Section 6(1) of the Acts provides: “Subject to the provisions of this section, the dismissal of an employee shall be deemed, for the purposes of this Act, to be an unfair dismissal unless, having regard to all the circumstances, there were substantial grounds justifying the dismissal”.
Section 6(6) of the Acts provides: “In determining for the purposes of this Act whether the dismissal of an employee was an unfair dismissal or not, it shall be for the employer to show that the dismissal resulted wholly or mainly from one or more of the matters specified in subsection (4) of this section or that there were other substantial grounds justifying the dismissal.”
The Labour Court in Parkboro Developments Ltd T/a Park Engineering v Mariusz Witkowski (UDD2338) noted:
“There can be no absolute rules about what is, or is not, a dismissal and to a very large extent each case in which this point is argued requires to be determined on its own facts.”

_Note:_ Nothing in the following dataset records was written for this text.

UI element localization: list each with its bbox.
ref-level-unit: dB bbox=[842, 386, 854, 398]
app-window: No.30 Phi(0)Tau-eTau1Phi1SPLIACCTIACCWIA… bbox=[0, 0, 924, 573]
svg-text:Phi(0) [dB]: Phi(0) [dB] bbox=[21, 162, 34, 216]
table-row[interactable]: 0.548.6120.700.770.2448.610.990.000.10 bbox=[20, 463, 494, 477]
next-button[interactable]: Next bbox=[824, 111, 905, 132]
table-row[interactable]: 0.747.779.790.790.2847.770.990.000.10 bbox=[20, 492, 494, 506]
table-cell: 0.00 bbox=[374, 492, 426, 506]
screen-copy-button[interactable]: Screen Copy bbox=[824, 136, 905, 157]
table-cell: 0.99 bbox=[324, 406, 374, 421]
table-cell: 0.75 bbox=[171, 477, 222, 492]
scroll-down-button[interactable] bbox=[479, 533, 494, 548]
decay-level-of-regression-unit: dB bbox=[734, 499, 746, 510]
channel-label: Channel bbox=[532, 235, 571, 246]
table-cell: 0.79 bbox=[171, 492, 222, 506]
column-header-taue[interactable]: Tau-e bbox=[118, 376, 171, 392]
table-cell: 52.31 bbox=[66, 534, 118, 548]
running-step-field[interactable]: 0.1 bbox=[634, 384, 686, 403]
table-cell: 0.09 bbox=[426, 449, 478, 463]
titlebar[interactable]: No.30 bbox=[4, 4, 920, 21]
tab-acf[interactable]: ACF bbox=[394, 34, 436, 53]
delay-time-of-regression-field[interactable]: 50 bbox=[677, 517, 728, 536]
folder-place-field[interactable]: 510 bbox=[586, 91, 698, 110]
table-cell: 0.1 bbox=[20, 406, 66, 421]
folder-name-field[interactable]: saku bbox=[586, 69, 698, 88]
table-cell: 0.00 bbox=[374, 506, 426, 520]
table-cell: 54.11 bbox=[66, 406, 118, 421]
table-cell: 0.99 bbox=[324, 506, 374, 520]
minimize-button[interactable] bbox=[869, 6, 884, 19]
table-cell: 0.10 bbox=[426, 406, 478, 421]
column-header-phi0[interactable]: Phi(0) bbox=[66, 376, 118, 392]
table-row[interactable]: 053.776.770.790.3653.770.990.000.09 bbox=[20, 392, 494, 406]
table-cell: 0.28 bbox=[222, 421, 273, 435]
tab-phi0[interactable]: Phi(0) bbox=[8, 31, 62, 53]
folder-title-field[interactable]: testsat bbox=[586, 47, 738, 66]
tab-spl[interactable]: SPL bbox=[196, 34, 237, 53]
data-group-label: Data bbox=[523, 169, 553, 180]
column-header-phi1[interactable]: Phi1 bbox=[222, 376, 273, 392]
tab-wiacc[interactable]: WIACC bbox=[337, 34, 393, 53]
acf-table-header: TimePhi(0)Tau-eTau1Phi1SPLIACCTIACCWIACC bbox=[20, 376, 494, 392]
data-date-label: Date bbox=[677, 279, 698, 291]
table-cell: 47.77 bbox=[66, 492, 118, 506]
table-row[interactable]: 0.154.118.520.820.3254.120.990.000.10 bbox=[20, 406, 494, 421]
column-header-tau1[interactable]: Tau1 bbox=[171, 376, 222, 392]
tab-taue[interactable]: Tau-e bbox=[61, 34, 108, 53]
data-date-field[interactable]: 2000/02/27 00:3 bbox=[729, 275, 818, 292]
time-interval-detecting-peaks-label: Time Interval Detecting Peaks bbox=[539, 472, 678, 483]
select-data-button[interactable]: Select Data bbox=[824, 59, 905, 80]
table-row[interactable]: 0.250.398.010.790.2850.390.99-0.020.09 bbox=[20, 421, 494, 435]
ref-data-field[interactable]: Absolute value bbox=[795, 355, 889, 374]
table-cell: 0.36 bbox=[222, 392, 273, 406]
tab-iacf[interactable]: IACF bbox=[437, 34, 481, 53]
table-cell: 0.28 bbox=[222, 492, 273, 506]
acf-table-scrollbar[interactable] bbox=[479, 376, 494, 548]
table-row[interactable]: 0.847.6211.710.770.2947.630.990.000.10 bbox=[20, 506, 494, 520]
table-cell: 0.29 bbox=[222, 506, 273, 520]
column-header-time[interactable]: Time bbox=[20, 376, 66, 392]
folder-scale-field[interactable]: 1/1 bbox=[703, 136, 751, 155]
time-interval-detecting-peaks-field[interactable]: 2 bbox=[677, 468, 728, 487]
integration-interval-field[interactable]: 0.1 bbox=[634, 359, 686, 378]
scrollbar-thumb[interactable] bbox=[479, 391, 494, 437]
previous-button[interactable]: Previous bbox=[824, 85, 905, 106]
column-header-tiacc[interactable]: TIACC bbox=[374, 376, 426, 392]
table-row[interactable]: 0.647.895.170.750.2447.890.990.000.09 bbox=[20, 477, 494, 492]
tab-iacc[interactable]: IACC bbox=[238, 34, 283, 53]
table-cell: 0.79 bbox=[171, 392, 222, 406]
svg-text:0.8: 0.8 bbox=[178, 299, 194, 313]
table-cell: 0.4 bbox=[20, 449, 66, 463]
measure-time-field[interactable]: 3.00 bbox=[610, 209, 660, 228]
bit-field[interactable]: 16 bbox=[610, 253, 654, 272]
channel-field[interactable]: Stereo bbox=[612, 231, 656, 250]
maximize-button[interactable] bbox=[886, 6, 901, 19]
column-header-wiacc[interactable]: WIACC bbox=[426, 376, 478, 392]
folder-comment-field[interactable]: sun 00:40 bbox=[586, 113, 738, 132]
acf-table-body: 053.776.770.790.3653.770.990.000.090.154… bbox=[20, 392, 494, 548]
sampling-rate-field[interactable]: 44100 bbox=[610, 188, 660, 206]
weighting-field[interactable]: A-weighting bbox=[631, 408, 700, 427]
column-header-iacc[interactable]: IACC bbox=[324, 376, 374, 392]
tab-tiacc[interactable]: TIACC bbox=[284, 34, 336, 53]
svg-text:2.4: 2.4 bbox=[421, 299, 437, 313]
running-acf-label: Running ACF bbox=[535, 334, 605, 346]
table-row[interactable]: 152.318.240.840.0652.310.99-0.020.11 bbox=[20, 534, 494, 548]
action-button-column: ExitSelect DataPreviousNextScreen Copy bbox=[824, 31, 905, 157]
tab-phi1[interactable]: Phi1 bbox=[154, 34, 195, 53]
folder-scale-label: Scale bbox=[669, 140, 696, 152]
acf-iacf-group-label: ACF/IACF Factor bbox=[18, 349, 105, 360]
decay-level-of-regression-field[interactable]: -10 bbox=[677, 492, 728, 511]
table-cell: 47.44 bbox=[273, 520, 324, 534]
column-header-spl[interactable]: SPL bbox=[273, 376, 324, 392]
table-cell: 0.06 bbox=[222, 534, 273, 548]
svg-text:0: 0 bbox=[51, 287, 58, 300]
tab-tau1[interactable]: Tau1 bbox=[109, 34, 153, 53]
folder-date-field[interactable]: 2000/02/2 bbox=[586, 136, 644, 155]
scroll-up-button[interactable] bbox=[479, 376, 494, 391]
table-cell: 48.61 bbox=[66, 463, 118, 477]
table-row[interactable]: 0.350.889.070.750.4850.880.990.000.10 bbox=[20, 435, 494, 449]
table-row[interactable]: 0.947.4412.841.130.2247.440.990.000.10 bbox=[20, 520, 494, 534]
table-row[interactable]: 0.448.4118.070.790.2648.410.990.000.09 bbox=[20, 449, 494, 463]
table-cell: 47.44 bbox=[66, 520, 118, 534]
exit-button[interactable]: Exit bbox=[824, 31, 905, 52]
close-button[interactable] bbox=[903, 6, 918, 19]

Generally a person is dismissed when the employer informs the employee clearly and explicitly that the contract is at an end or if the circumstances leave no doubt that dismissal was intended or may reasonably be inferred as having been intended [Desmond Ryan, Redmond on Dismissal Law (3rd ed., Bloomsbury Professional, 2017) at 22.13]. Where ambiguous words are used, an objective test should be deployed to decide what was intended by the speaker (Devaney v DNT Distribution Company Ltd, UD 412/1993). In Devaney the Employment Appeals Tribunal (EAT) stated:
“... where words are genuinely ambiguous what needs to be decided is what the speaker intended. Did the employer mean to bring the contract to an end? In answering this question, what needs to be considered is how a reasonable employee in all the circumstances would have understood the employer’s intention.”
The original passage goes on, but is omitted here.